Dernièrement, les stratégies commerciales des sociétés ont connu une nouvelle mutation pour gagner le juteux marché de l’implantologie. Elles recrutent des chirurgiens-dentistes, consultants à temps-plein, dont la mission est de donner du crédit scientifique et médical à l’argumentaire des VM (qui ne sont pas chirurgiens-dentistes et ne posent pas d’implants) et ainsi convaincre leurs confrères libéraux d’acheter les produits qu’ils représentent plutôt que ceux de la concurrence.
LE DÉLIRE MARCHAND
Malheureusement la logique commerciale est assez peu compatible avec la logique médicale. Chaque nouveau produit, chaque nouveau lancement est présenté comme LA révolution, LA solution miracle que tout le monde attendait, LA bénédiction qui fera s’envoler tous nos soucis cliniques… et pourquoi pas nous ramener Mike Brant!
Prenons l’exemple des facettes Lumineers, distribuées par la société TBR. En examinant la plaquette commerciale, tout semble facile et n’a que des avantages : deux séances, pas de provisoire, pas de préparation, pas de mention ni de l’analyse esthétique, ni de l’occlusion. Aucun échec n’est envisagé; la formation en deux jours et le tube de colle sont inclus dans le package.
Entendons-nous bien : si cette innovation technologique permet de simplifier et optimiser les protocoles, pourquoi pas? Mais il semble que les techniques adhésives réclament quelques connaissances et un minimum de préparation mentale et physique. Rien d’insurmontable, mais un minimum tout de même…

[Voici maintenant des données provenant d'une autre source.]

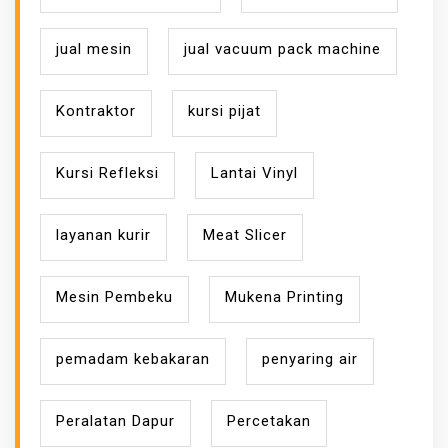
jual mesin
jual vacuum pack machine
Kontraktor
kursi pijat
Kursi Refleksi
Lantai Vinyl
layanan kurir
Meat Slicer
Mesin Pembeku
Mukena Printing
pemadam kebakaran
penyaring air
Peralatan Dapur
Percetakan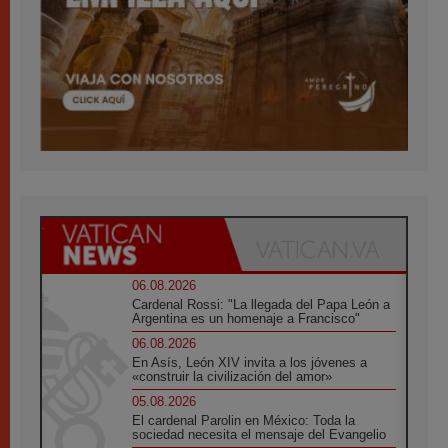
06.08.2026
Cardenal Rossi: "La llegada del Papa León a
Argentina es un homenaje a Francisco"
06.08.2026
En Asís, León XIV invita a los jóvenes a
«construir la civilización del amor»
05.08.2026
El cardenal Parolin en México: Toda la
sociedad necesita el mensaje del Evangelio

En implantologie, où le marché est juteux et la guerre commerciale sans pitié, les arguments purement commerciaux font désormais courir des risques aux praticiens novices et à leurs patients.
Or, si vous pratiquez l’implantologie et que vous suivez son actualité depuis quelques années, vous savez probablement :
- qu’il y a plus d’échecs et complications dans la vraie vie que dans les brochures qui vantent les nouveautés commerciales.

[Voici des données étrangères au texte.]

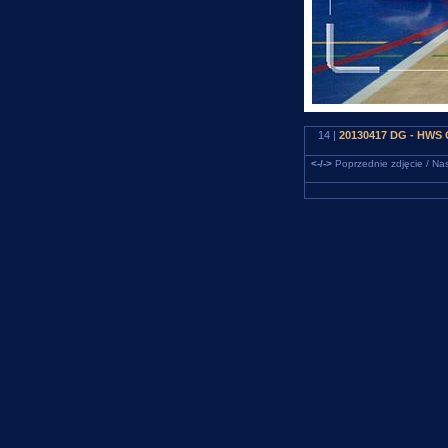
14 |
20130417 DG - HWS 
<-/->
Poprzednie zdjęcie / Nas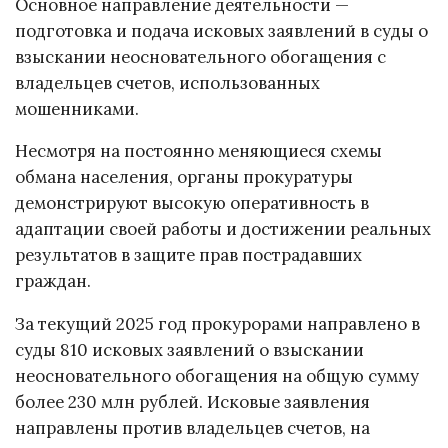
Основное направление деятельности —
подготовка и подача исковых заявлений в суды о
взыскании неосновательного обогащения с
владельцев счетов, использованных
мошенниками.
Несмотря на постоянно меняющиеся схемы
обмана населения, органы прокуратуры
демонстрируют высокую оперативность в
адаптации своей работы и достижении реальных
результатов в защите прав пострадавших
граждан.
За текущий 2025 год прокурорами направлено в
суды 810 исковых заявлений о взыскании
неосновательного обогащения на общую сумму
более 230 млн рублей. Исковые заявления
направлены против владельцев счетов, на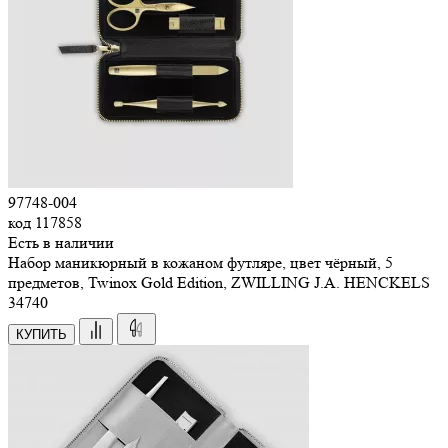
97748-004
код
117858
Есть в наличии
Набор маникюрный в кожаном футляре, цвет чёрный, 5
предметов, Twinox Gold Edition, ZWILLING J.A. HENCKELS
34
740
КУПИТЬ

- que les complications en implantologie sont parfois difficiles à gérer, pouvant aller du dévissage à la dépose pure et simple de l’implant.

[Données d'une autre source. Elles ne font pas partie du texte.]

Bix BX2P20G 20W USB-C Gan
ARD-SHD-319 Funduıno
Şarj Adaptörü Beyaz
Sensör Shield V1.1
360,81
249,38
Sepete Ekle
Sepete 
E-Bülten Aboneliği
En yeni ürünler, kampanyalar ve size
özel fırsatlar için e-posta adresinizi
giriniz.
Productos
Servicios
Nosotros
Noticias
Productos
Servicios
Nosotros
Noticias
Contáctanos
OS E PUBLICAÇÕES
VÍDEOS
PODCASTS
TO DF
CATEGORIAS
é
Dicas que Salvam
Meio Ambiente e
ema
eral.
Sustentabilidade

- qu’il est toujours amusant de repenser à toutes ces pseudo-révolutions éphémères, qui nous été présentées sans le recul clinique nécessaire, et qui ont été si rapidement abandonnées. Ou encore à ces commerciaux qui passent à la concurrence et dont l’argumentaire qu’ils défendaient ardemment fait soudainement volte-face.
CONCLUSION
Il faut pourtant bien rendre hommage aux hommes et aux femmes qui constituent ce que les dirigeants de ces sociétés appellent « la Force de Vente » et qui sont sur le « Terrain ». Ils méritent le respect et la considération des praticiens qui les reçoivent. Ils font un travail contraignant et subissent bien souvent une politique managériale dictée par une logique de profit maximal.
Mais les praticiens se doivent, de part leur mission professionnelle de :
- garder un oeil critique sur ce qu’ils achètent et utilisent sur leurs patients
- se méfier des liens d’intérêts qui, nous l’avons vu, prennent de multiples formes
- préférer, pour se former, les sociétés scientifiques indépendantes
- confronter les promesses commerciales aux résultats cliniques
Car le but du visiteur, au final, souvenez-vous en, reste et restera de passer du temps auprès de vous pour vendre un maximum de produits. Cela n’a rien de gênant dans l’absolu, mais lorsque l’échec ou la complication surviendront, vous trouverez votre cabinet bien vide pour une fois.